$(\Box (p\supset q)\land\Box( q\supset r))\supset\Box(p\supset r)$
This is problem 2.1a in Hughes/Cresswell pg. 48.
So far I have this:
- $(p \supset q)\supset((q\supset r)\supset(p\supset r)$, PC6
- $[(p\supset q)\supset((q\supset r)\supset(p \supset r)]\supset[((p\supset q)\land(q\supset r))\supset(p\supset r)]$, PC7 [$(p\supset q)/p,(q\supset r)/q,(p\supset r)/r]$
- $((p\supset q)\land(q\supset r))\supset(p\supset r)$, MP 1,2
- $\Box[((p\supset q)\land(q\supset r))\supset(p\supset r)]$, N 3
- $\Box((p\supset q)\land(q\supset r))\supset\Box(p\supset r)$, K 4
And here is where I'm stuck. I know that $\Box$ distributes over $\land$ in K. So I feel like a substitution instance of K3 needs to show up. Something like this:
$\Box((p\supset q)\land(q\supset r))\equiv(\Box(p\supset q)\land\Box(q\supset r))$
But I am not super comfortable with substitution of equivalents. If this were line 6, can I then infer a line 7 identical with 5, except 6 swaps for $\Box((p\supset q)\land(q\supset r))$?
Thanks for any and all help!
To summarize, you know how to prove
$$\Box((p\supset q)\land(q\supset r))\supset\Box(p\supset r)$$ and $$\Box((p\supset q)\land(q\supset r))\equiv(\Box(p\supset q)\land\Box(q\supset r))$$ and you want to eventually conclude $$(\Box (p\supset q)\land\Box( q\supset r))\supset\Box(p\supset r)$$
Let's introduce some abbreviations, to combine some of the trees into forests: $$A := \Box((p\supset q)\land(q\supset r)) \qquad B := \Box(p\supset r) \qquad C:= \Box(p\supset q)\land\Box(q\supset r) $$ Then what you want is $$ \text{from } A \supset B \text{ and } A \equiv C \text{ conclude } C \supset B $$ All of the modal boxes have disappeared into the abbreviations, so what is left is a purely propositional task.
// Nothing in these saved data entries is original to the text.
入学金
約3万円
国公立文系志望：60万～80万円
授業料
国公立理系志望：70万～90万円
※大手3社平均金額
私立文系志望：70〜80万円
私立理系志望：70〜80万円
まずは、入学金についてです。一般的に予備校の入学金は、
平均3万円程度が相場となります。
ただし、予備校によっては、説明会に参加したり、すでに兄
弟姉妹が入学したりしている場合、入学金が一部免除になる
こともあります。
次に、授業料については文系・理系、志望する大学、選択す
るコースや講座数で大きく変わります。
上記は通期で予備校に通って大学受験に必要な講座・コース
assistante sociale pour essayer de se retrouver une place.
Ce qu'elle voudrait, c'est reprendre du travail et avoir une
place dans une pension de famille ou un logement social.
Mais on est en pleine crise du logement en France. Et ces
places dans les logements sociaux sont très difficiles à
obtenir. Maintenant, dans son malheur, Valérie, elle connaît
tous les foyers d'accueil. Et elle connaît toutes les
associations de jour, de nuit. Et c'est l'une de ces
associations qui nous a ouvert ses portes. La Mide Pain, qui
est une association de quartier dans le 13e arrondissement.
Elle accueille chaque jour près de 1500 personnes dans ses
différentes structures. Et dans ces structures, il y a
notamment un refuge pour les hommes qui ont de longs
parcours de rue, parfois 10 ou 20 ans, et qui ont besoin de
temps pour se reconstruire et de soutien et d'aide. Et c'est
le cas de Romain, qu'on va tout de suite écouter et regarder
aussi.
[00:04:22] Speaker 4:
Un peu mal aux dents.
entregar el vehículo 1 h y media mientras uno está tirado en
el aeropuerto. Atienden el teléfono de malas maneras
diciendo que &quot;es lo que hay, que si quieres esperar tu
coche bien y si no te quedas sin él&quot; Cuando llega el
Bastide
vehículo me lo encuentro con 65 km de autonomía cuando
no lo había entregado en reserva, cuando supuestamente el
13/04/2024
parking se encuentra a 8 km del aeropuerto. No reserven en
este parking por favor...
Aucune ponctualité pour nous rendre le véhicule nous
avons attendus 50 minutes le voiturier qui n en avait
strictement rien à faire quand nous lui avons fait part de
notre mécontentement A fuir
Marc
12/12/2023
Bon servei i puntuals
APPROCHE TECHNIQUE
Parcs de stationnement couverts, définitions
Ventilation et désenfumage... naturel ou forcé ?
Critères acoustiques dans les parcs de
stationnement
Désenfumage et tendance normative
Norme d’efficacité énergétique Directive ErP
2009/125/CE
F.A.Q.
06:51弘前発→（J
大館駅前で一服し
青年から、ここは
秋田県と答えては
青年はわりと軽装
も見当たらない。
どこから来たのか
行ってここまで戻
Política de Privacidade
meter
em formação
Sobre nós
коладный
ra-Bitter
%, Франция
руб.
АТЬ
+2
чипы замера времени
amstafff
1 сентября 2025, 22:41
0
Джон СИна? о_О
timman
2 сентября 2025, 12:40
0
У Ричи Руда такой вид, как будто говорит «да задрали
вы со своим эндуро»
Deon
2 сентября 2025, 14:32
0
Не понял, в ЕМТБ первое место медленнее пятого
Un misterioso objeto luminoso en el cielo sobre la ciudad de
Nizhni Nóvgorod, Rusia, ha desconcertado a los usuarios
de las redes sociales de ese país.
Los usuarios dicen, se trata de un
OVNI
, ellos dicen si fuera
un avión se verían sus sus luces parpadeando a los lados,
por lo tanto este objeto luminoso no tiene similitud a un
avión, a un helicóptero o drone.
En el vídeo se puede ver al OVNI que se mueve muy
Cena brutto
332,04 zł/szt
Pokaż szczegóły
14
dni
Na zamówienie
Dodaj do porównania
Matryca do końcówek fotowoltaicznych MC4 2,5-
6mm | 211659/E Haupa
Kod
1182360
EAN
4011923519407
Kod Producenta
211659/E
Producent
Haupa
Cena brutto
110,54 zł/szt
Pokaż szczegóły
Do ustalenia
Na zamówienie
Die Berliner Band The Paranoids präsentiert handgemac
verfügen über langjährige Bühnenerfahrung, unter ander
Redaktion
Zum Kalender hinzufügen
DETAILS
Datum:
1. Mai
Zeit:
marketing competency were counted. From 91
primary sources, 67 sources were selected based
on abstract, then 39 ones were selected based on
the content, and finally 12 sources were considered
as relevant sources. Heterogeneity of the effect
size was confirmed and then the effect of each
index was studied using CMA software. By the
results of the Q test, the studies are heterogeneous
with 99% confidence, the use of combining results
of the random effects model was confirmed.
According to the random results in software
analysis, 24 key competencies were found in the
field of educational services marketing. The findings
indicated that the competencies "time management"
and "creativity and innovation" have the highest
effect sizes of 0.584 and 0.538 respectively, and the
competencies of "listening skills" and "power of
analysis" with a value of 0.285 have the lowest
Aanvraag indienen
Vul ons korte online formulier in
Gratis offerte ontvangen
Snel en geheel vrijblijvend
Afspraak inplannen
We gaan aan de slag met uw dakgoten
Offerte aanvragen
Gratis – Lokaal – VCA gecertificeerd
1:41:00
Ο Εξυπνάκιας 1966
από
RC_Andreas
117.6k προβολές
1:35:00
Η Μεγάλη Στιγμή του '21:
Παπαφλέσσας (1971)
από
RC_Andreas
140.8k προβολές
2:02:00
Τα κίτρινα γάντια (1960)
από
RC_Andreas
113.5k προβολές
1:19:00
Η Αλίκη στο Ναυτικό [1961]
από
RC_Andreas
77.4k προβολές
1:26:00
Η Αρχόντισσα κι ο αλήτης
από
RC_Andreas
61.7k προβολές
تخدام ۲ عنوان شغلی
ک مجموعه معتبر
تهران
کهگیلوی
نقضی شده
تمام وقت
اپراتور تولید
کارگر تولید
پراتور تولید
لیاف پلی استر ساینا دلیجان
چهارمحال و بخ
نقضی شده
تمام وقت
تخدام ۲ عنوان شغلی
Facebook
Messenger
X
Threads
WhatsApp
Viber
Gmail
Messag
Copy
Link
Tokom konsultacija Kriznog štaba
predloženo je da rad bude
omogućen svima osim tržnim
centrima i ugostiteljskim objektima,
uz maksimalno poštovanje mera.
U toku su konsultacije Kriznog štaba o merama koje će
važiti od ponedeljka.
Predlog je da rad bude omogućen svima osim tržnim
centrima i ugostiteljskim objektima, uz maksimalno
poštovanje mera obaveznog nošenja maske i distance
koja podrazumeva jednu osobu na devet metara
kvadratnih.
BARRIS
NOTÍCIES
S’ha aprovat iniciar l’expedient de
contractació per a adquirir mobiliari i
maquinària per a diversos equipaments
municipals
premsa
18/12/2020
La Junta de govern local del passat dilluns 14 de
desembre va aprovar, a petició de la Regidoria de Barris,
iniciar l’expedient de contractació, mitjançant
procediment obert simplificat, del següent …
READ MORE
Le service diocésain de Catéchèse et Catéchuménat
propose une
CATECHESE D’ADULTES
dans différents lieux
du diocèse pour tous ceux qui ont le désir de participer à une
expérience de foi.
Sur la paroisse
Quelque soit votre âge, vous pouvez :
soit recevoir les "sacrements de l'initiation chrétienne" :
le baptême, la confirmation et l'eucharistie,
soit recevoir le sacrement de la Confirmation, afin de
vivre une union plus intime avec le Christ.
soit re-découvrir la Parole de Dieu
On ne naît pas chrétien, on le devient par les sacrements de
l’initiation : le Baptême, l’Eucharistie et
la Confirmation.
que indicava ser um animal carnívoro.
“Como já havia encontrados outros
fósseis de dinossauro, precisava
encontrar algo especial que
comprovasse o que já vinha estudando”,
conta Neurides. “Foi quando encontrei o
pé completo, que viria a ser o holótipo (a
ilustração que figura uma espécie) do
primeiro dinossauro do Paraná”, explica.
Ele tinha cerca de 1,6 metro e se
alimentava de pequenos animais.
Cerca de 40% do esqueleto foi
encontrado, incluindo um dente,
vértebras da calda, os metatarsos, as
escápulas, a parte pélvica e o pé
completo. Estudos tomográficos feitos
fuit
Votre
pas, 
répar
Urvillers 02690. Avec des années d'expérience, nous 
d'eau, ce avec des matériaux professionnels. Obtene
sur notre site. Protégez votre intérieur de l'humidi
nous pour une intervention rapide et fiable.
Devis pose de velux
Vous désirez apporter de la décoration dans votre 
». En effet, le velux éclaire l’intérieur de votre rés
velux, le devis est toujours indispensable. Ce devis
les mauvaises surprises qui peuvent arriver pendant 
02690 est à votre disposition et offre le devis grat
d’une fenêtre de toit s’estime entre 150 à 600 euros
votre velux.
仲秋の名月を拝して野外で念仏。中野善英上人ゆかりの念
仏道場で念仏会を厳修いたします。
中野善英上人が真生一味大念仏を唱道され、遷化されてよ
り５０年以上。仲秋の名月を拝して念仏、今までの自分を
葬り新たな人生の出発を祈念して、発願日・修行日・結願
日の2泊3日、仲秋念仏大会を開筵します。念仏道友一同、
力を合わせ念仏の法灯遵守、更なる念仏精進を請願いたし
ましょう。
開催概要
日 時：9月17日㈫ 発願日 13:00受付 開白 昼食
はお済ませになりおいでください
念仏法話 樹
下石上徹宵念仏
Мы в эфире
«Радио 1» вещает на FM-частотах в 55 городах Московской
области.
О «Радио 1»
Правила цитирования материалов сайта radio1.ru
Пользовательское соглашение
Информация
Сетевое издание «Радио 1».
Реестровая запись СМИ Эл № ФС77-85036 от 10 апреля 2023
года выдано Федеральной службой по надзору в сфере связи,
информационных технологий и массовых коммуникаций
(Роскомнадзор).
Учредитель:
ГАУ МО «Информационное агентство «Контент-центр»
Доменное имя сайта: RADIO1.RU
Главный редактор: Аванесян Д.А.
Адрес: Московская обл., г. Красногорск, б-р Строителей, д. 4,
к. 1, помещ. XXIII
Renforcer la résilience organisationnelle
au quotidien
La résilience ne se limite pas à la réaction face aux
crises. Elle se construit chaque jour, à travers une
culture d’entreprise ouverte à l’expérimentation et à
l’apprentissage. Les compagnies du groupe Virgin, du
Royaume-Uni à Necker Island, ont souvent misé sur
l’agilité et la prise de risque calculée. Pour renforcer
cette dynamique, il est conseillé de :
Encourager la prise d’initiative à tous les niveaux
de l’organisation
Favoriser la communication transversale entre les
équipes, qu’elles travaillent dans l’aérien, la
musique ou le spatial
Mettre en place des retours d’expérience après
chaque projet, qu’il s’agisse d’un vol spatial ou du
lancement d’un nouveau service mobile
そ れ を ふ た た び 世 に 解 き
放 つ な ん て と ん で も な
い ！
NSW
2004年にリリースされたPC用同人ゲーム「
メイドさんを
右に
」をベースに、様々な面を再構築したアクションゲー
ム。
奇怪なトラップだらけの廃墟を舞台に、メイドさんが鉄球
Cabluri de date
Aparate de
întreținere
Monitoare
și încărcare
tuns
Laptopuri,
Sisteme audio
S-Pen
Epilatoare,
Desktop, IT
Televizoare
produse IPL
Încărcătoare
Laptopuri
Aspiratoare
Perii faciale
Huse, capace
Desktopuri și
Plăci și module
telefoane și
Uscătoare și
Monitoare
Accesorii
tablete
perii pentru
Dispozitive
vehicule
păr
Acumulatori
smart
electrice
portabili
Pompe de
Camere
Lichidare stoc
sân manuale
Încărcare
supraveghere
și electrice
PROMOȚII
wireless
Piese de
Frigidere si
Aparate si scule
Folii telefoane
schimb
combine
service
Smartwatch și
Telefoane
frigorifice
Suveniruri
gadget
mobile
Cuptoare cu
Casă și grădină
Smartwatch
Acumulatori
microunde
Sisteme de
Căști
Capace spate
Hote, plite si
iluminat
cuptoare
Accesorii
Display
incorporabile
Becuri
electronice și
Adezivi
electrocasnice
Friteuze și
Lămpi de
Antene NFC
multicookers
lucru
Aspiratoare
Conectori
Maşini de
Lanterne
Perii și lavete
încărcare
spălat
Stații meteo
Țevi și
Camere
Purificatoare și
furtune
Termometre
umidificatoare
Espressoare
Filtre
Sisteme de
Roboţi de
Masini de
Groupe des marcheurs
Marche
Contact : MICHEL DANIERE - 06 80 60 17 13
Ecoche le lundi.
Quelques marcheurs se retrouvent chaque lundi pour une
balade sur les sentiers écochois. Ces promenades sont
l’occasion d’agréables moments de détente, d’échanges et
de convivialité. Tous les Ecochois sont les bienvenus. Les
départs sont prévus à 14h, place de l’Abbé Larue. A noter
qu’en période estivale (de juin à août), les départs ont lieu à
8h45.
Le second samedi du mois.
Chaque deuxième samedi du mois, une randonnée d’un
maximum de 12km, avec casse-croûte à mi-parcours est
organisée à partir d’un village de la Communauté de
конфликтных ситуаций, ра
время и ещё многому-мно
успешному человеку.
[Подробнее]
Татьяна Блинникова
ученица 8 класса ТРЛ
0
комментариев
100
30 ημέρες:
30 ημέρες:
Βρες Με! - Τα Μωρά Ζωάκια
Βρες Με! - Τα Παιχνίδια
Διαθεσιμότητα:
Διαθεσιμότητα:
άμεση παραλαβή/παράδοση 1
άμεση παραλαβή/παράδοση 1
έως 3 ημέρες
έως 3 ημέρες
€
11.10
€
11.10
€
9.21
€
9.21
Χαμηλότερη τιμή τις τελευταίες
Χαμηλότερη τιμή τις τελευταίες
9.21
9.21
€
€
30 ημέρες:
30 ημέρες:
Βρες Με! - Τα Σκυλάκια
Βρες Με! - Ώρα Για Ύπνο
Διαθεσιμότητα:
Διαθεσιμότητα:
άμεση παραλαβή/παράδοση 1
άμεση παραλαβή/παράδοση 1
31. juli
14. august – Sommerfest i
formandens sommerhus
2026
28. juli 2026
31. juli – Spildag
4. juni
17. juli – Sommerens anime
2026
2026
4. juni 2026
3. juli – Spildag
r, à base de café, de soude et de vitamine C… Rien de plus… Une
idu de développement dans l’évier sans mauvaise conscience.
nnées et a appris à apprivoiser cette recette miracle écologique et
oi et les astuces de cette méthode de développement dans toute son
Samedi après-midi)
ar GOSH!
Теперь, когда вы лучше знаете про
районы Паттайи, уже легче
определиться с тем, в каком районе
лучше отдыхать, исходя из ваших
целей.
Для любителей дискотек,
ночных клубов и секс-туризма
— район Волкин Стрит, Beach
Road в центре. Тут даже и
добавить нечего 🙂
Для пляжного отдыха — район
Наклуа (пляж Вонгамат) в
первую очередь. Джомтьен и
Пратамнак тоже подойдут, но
In fact, $$ \tag{*} (A\equiv C) \supset((A\supset B)\supset (C\supset B)) $$ is a propositional tautology, so if you trust that your proof system can derive all of those, all you need now is two steps of MP.
Alternatively, it sounds like you might already have a "substitution of equivalents" meta-theorem that tells you that $(\text{*})$ can be derived.
If neither of those plans are available to you, I'd suggest doing it from scratch in two steps. First prove $C\supset A$ from $A\equiv C$. This ought to be very simple; the fine details depend on which axioms for $\equiv$ you have to start from. Second, it looks like $(C\supset A)\supset((A\supset B)\supset(C\supset B))$ is actually an instance of a logical axiom for you ("PC6"). You then have exactly the ingredients to get to $C\supset B$ in two MP steps.